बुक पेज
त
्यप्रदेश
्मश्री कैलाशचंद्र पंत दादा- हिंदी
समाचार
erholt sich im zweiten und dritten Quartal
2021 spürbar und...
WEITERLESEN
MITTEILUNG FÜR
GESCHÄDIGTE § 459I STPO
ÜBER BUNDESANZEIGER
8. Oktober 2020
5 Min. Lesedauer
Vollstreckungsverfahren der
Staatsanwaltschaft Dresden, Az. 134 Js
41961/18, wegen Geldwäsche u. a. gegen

---

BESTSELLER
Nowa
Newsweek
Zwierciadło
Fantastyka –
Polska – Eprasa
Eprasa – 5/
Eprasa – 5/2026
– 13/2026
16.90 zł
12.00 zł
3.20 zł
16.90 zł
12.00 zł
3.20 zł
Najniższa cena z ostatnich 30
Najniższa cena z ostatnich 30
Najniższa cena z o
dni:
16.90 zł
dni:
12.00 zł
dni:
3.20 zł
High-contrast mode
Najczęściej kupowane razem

=== PROMPT ===
Please transcribe exactly the lines above from the line that has "पंत दादा- हिंदी" up to and including the line that has "41961/18, wegen Geldwäsche u. a. gegen"; no other line belongs in the answer.

=== SOLUTION FOR THIS PROBLEM ===
्मश्री कैलाशचंद्र पंत दादा- हिंदी
समाचार
erholt sich im zweiten und dritten Quartal
2021 spürbar und...
WEITERLESEN
MITTEILUNG FÜR
GESCHÄDIGTE § 459I STPO
ÜBER BUNDESANZEIGER
8. Oktober 2020
5 Min. Lesedauer
Vollstreckungsverfahren der
Staatsanwaltschaft Dresden, Az. 134 Js
41961/18, wegen Geldwäsche u. a. gegen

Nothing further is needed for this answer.